Exercise goal: Whenever a line in the records below holds the string "agent", copy it out.

Data shown:
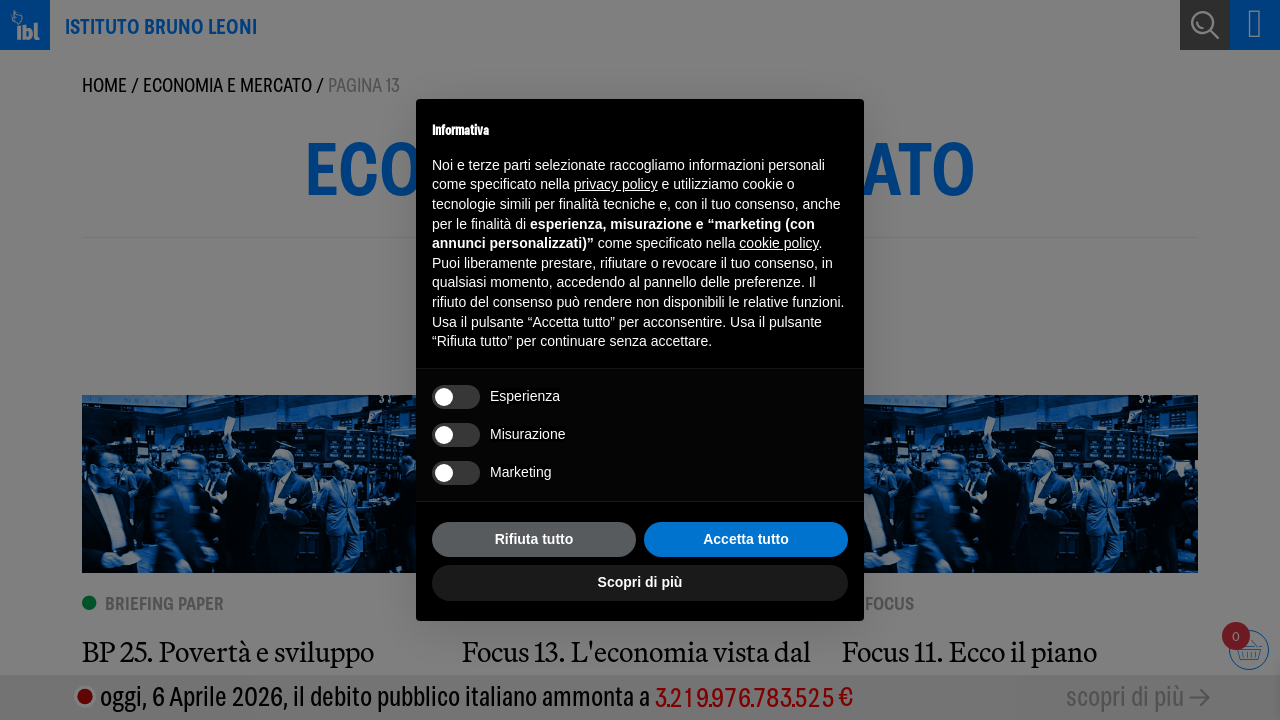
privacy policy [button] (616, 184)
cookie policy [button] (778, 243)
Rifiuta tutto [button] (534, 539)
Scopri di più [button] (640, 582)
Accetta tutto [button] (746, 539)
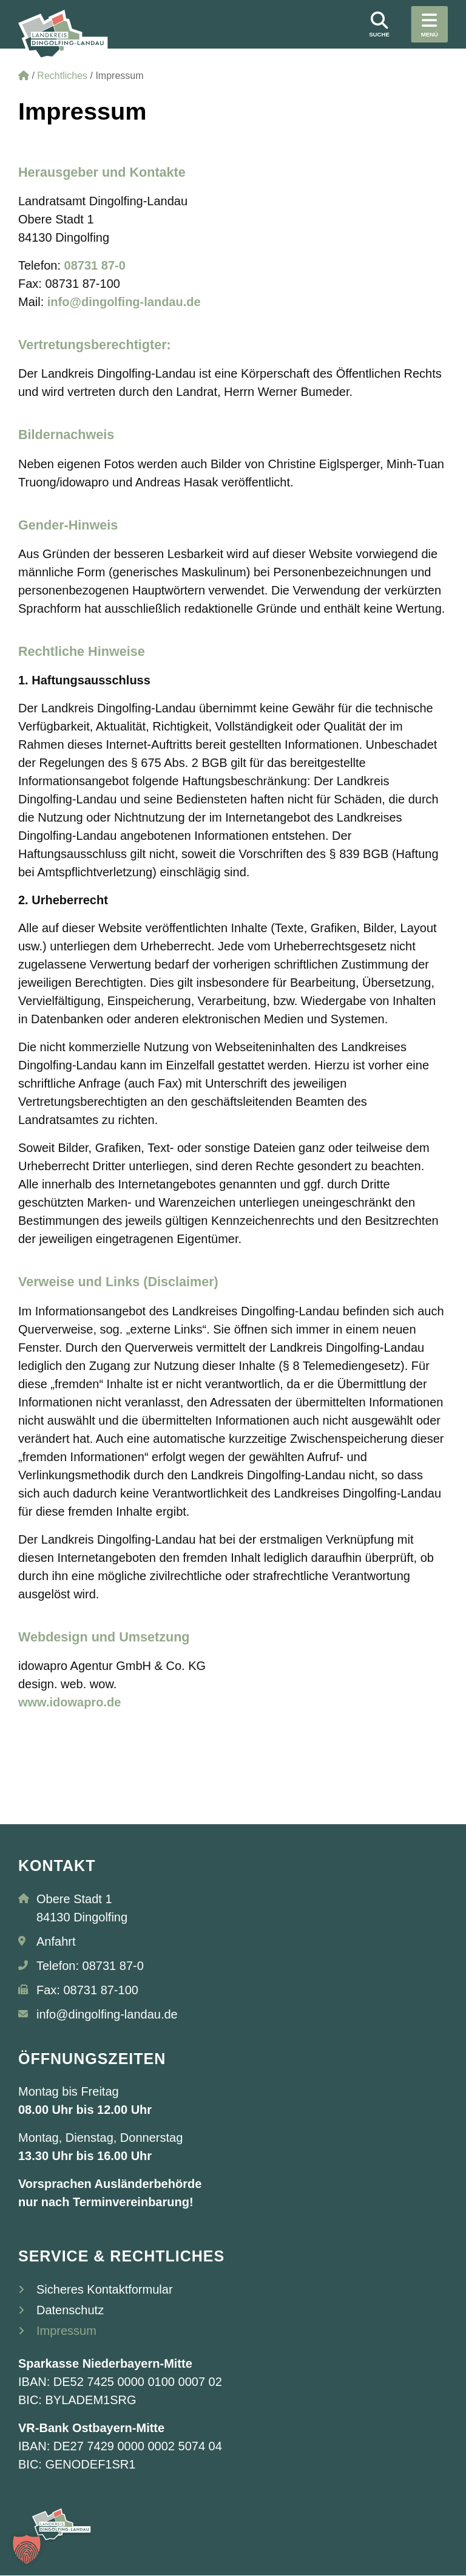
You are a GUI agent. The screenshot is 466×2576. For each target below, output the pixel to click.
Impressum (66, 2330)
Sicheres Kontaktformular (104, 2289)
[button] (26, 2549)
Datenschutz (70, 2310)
* * *
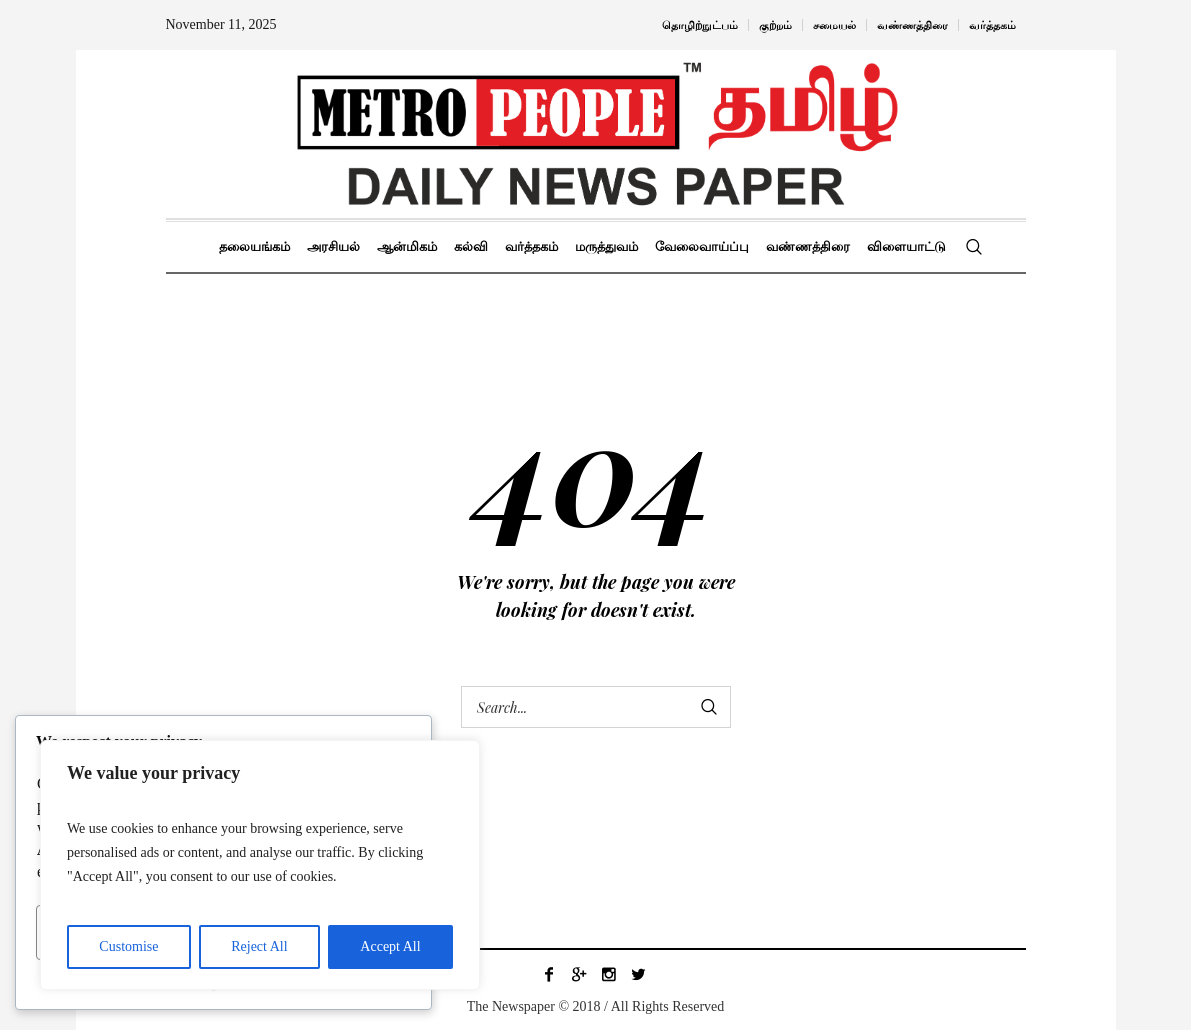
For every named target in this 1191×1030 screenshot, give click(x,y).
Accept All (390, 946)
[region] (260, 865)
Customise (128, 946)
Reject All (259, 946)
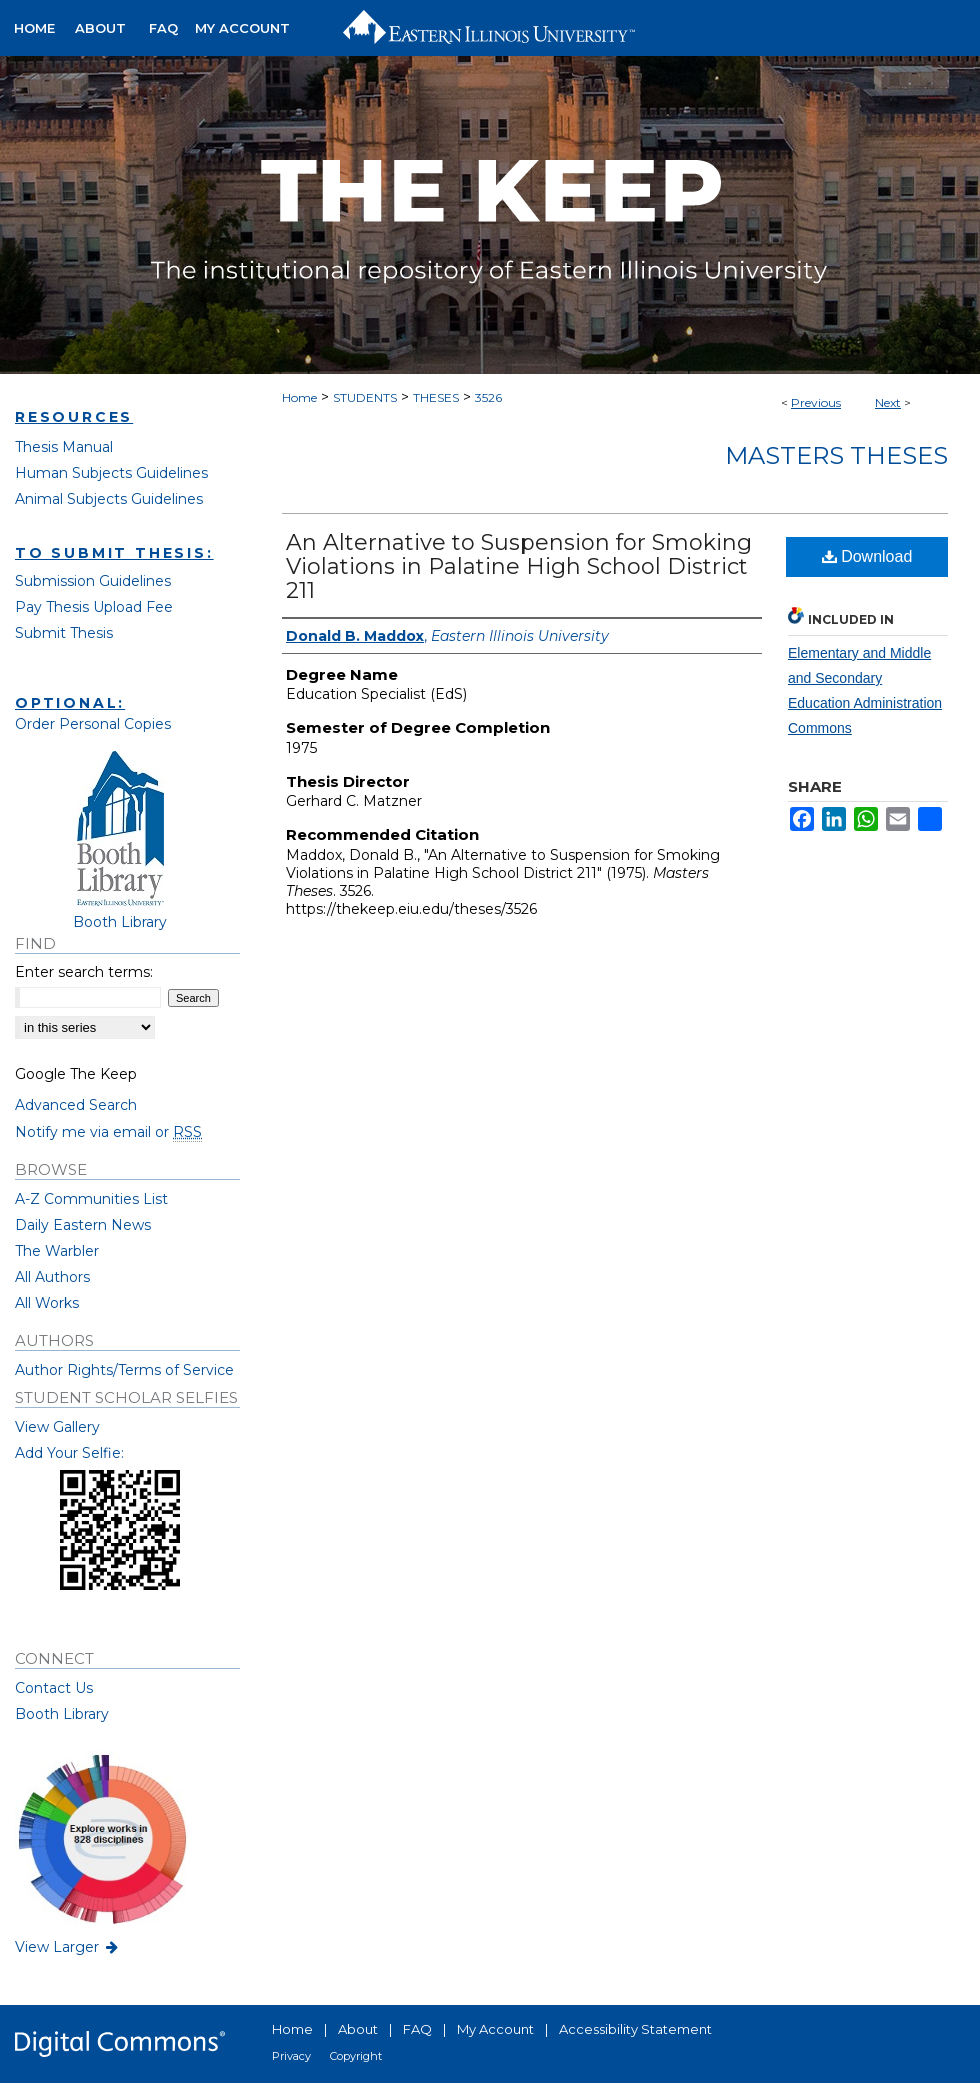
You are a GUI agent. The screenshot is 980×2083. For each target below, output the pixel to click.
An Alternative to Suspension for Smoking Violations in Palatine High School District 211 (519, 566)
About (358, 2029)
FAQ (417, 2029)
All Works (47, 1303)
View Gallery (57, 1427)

Written response:
You are a GUI agent. The screenshot is 466×2576. For each target below, output the pixel to click.
You are a GUI agent. The screenshot is 980×2083. For each target below, output the pixel to click.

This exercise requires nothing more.